Every extraction request flows through eight stages. Stages are statically composed — the compiler monomorphizes each variant into a unique concrete type with zero virtual-call overhead.

  ┌─────────────────────────────────────────────────────────────────────┐
  │                        Input: TokenStream                          │
  └───────────────────────────────┬─────────────────────────────────────┘
  ┌─────────────────────────────────────────────────────────────────────┐
  │  Stage 0 · PREPROCESS                                              │
  │  Trait: Preprocessor                                               │
  │  Default: NoopPreprocessor (zero-sized, compiled away)             │
  │  Mutates TokenStream in place                                      │
  │  Ownership: &mut TokenStream (borrowed, mutated)                   │
  └───────────────────────────────┬─────────────────────────────────────┘
  ┌─────────────────────────────────────────────────────────────────────┐
  │  Stage 1 · CANDIDATES                                              │
  │  Trait: CandidateSelector                                          │
  │  Impls: WordNodeSelector │ PhraseCandidateSelector                 │
  │         │ SentenceCandidateSelector                                │
  │  Input:  TokenStreamRef<'_> (borrowed)                             │
  │  Output: CandidateSet (owned)                                      │
  └───────────────────────────────┬─────────────────────────────────────┘
  ┌─────────────────────────────────────────────────────────────────────┐
  │  Stage 2 · GRAPH                                                   │
  │  Trait: GraphBuilder                                               │
  │  Impls: WindowGraphBuilder │ TopicGraphBuilder<C>                  │
  │         │ CandidateGraphBuilder<C> │ SentenceGraphBuilder          │
  │  Input:  TokenStreamRef<'_>, CandidateSetRef<'_> (borrowed)       │
  │  Output: Graph (owned, CSR format)                                 │
  │  Note: TopicGraphBuilder embeds a Clusterer (e.g.

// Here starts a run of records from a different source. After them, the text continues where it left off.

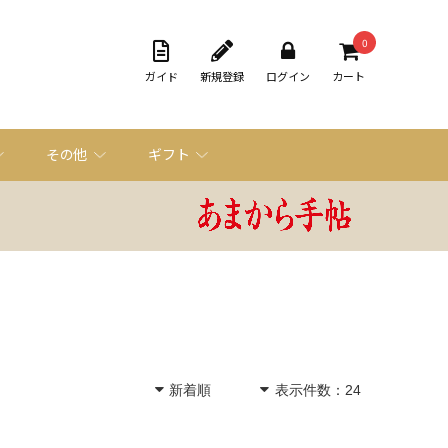
0
ガイド
新規登録
ログイン
カート
その他
ギフト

JaccardHAC)     │
  └───────────────────────────────┬─────────────────────────────────────┘
  ┌─────────────────────────────────────────────────────────────────────┐
  │  Stage 2a · GRAPH TRANSFORM (optional)                             │
  │  Trait: GraphTransform                                             │
  │  Default: NoopGraphTransform (zero-sized, compiled away)           │
  │  Impls: IntraTopicEdgeRemover │ AlphaBoostWeighter                 │
  │         │ MultipartiteTransform (combined)                         │
  │  Ownership: &mut Graph (borrowed, mutated in place)                │
  └───────────────────────────────┬─────────────────────────────────────┘
  ┌─────────────────────────────────────────────────────────────────────┐
  │  Stage 3a · TELEPORT                                               │
  │  Trait: TeleportBuilder                                            │
  │  Default: UniformTeleportBuilder → returns None (standard PR)      │
  │  Impls: PositionTeleportBuilder │ FocusTermsTeleportBuilder        │
  │         │ TopicWeightsTeleportBuilder                              │
  │  Input:  TokenStreamRef<'_>, CandidateSetRef<'_> (borrowed)       │
  │  Output: Option<TeleportVector> (owned)                            │
  │  Contract: returned vector MUST sum to 1.0                         │
  └───────────────────────────────┬─────────────────────────────────────┘
  ┌─────────────────────────────────────────────────────────────────────┐
  │  Stage 3 · RANK                                                    │
  │  Trait: Ranker                                                     │
  │  Impl: PageRankRanker                                              │
  │  Delegates to: StandardPageRank (if teleport = None)               │
  │                PersonalizedPageRank (if teleport = Some)           │
  │  Input:  &Graph, Option<&TeleportVector> (borrowed)                │
  │  Output: RankOutput (owned — scores + convergence metadata)        │
  │  Algorithm: Power iteration with damping, dangling-node handling   │
  └───────────────────────────────┬─────────────────────────────────────┘
  ┌─────────────────────────────────────────────────────────────────────┐
  │  Stage 4 · PHRASES                                                 │
  │  Trait: PhraseBuilder                                              │
  │  Impls: ChunkPhraseBuilder │ TopicRepresentativeBuilder            │
  │         │ MultipartitePhraseBuilder │ SentencePhraseBuilder        │
  │  Input:  all prior artifacts (borrowed)                            │
  │  Output: PhraseSet (owned)                                         │
  └───────────────────────────────┬─────────────────────────────────────┘
  ┌─────────────────────────────────────────────────────────────────────┐
  │  Stage 5 · FORMAT                                                  │
  │  Trait: ResultFormatter                                            │
  │  Impls: StandardResultFormatter │ SentenceFormatter                │
  │  Input:  &PhraseSet, &RankOutput, optional DebugPayload (borrowed) │
  │  Output: FormattedResult (owned — final public result)             │
  │  Responsibilities: sort, assign ranks, apply top_n, attach meta    │
  └───────────────────────────────┬─────────────────────────────────────┘
                         FormattedResult

Artifact Definitions

Each stage boundary has a well-defined artifact type. The ownership discipline keeps the hot path allocation-light: stages borrow whenever possible and only produce owned output when the data is new.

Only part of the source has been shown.